CV: It was a very collaborative and back and forth process. It was really great. Henry is an ultimate professional. He’s an amazing, talented composer. I’m not saying that just to blow smoke. He really is! I really enjoyed working with him. There was a very fine balance between doing horror movie music – which is what we started out with – and making sure that it wasn’t too grim or scary. We were making a comedy-action film, so we wanted to make sure that the music reflected and not the sheer terror constantly.
We went in and started to just play around with tones of music. He started out with horror music and then we said: “ok, how do we lighten this up?”. And then we went to action type of music and we said: “that’s too ‘action’; we still need that little bit of horror in there.” So, I think Henry found a really great balance when we started to play around themes for each character. Especially Susan’s theme. When he wrote Susan’s theme, it kind of fit everything so perfectly, and he started writing a suite where you take that theme and you would do it “happy”, and you would do it “sad” and you would do it “action” and you would do it “horror”, and it would kind of blend in and out of each of these themes as the story was being told. So, we kind of used that as our basis. That set our style and we just added onto that.
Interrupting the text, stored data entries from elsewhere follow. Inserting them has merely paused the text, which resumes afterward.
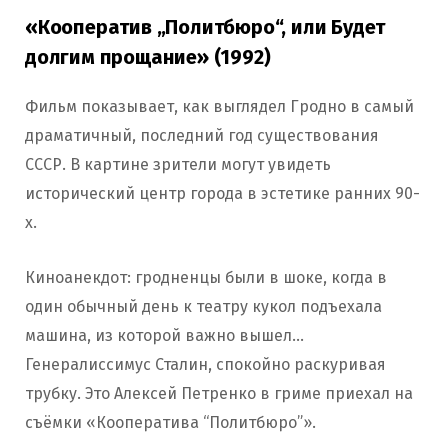
«Кооператив „Политбюро“, или Будет
долгим прощание» (1992)
Фильм показывает, как выглядел Гродно в самый
драматичный, последний год существования
СССР. В картине зрители могут увидеть
исторический центр города в эстетике ранних 90-
х.
Киноанекдот: гродненцы были в шоке, когда в
один обычный день к театру кукол подъехала
машина, из которой важно вышел…
Генералиссимус Сталин, спокойно раскуривая
трубку. Это Алексей Петренко в гриме приехал на
съёмки «Кооператива “Политбюро”».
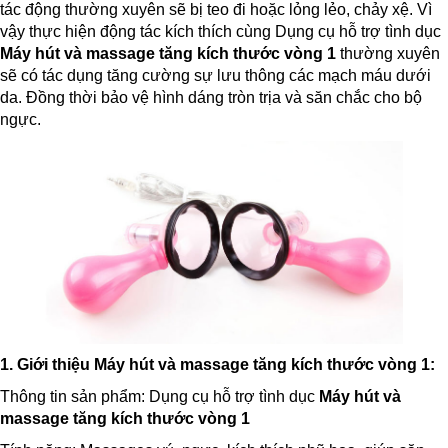
tác động thường xuyên sẽ bị teo đi hoặc lỏng lẻo, chảy xệ. Vì
vậy thực hiện động tác kích thích cùng Dụng cụ hỗ trợ tình dục
Máy hút và massage tăng kích thước vòng 1
thường xuyên
sẽ có tác dụng tăng cường sự lưu thông các mạch máu dưới
da. Đồng thời bảo vệ hình dáng tròn trịa và săn chắc cho bộ
ngực.
1. Giới thiệu
Máy hút và massage tăng kích thước vòng 1
:
Thông tin sản phẩm: Dụng cụ hỗ trợ tình dục
Máy hút và
massage tăng kích thước vòng 1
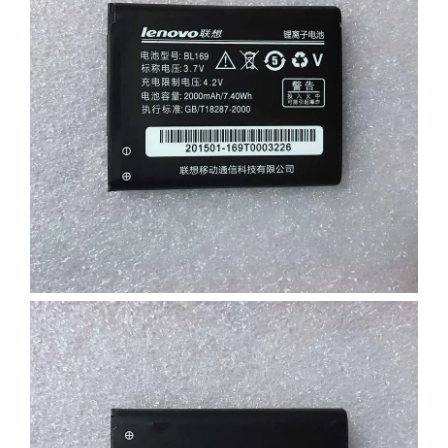
Lenovo
LG
Motorola
Nokia
Oppo
Samsung
Sony
Vodafone
Wiko
Xiaomi
ZTE
Mufa incarcare
Allview
Asus
Lenovo
Nokia
Samsung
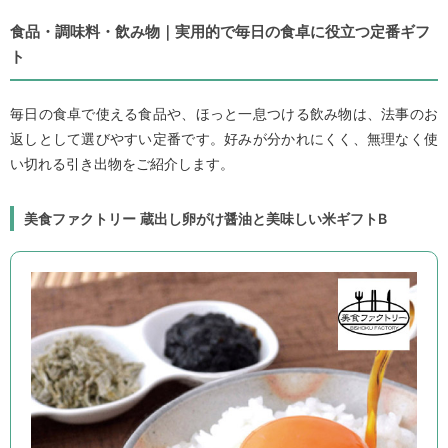
食品・調味料・飲み物｜実用的で毎日の食卓に役立つ定番ギフ
ト
毎日の食卓で使える食品や、ほっと一息つける飲み物は、法事のお
返しとして選びやすい定番です。好みが分かれにくく、無理なく使
い切れる引き出物をご紹介します。
美食ファクトリー 蔵出し卵がけ醤油と美味しい米ギフトB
For instance, he did the same thing with Gallaxhar. He wrote a theme for Gallaxhar and then did a small suite of this Gallaxhar’s theme while he’s talking, when he thinks evil, when he’s very angry, when he’s victorious… That gave us the whole idea for the aliens, and laid the foundations there. So, we kind of worked in sections like this. There was a monsters’ theme –we didn’t want to have direct ones for Link and Insectosaurus and Bob and Dr. Cockroach. We wanted to use them as a group. So, Henry wrote a theme for the group of monsters and did a suite for that. Once we had all these pieces down, Henry went in and just put them together seamlessly – and that just made the score! He did a great job!
AV: Now that Monsters vs Aliens is completed, have you started working on your next for DreamWorks, Route 66?
CV: No. Route 66 is back in development and my writing partner on that project, Harland Williams, is doing a new take on it. He’s re-writing it. They have another idea they want to go with as far as that project is concerned, and he’s doing that right now.
AV: What do you walk away with from your MvA experience?
CV: Just an amazing and a spectacular film (that was the word everyone said after watching the movie). I’m super-proud of what we’ve accomplished. You look at the final product and it’s just so mind-blowing and also engaging as far as the characters are concerned. You can’t help just have a real sense of accomplishment and pride in what you do for a living and how lucky I am to have been able to do this for a living, and actually do something that I’m proud of and find really entertaining. That was my goal when I started in this business: to entertain people. This film, I think, does that very, very well. It kind of fulfilled every goal I’ve ever set out for myself as far as animation is concerned!
Our thanks go to Conrad Vernon and David Hail.